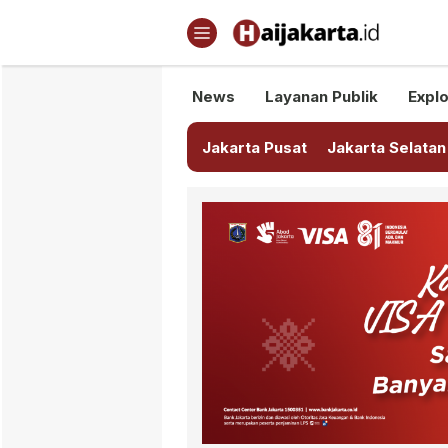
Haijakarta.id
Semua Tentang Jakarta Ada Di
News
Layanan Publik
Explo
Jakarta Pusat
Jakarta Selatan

---

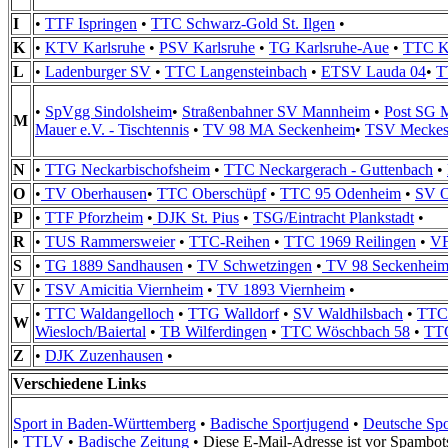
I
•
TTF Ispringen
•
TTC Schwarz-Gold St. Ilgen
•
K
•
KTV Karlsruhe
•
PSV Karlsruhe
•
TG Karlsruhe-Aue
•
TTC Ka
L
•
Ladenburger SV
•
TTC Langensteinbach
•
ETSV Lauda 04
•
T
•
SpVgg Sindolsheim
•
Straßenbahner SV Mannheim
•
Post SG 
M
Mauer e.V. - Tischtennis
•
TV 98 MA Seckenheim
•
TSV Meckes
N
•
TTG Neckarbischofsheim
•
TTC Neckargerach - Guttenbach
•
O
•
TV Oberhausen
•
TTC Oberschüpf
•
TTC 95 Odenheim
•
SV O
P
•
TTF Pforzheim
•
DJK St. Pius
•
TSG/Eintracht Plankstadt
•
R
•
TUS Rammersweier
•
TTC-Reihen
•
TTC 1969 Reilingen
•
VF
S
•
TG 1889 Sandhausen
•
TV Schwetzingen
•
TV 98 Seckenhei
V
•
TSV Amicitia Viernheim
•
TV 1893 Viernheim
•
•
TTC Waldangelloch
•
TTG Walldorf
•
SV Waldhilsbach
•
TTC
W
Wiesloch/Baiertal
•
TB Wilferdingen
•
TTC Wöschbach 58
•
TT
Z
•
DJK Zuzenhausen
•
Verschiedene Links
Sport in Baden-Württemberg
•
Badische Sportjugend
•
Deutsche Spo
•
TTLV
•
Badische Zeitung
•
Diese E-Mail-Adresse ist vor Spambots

YOUR TASK:
How many lines of the material contain the string "Badische"? Answer with the number and nothing else.

RESULT OF THIS TASK:
2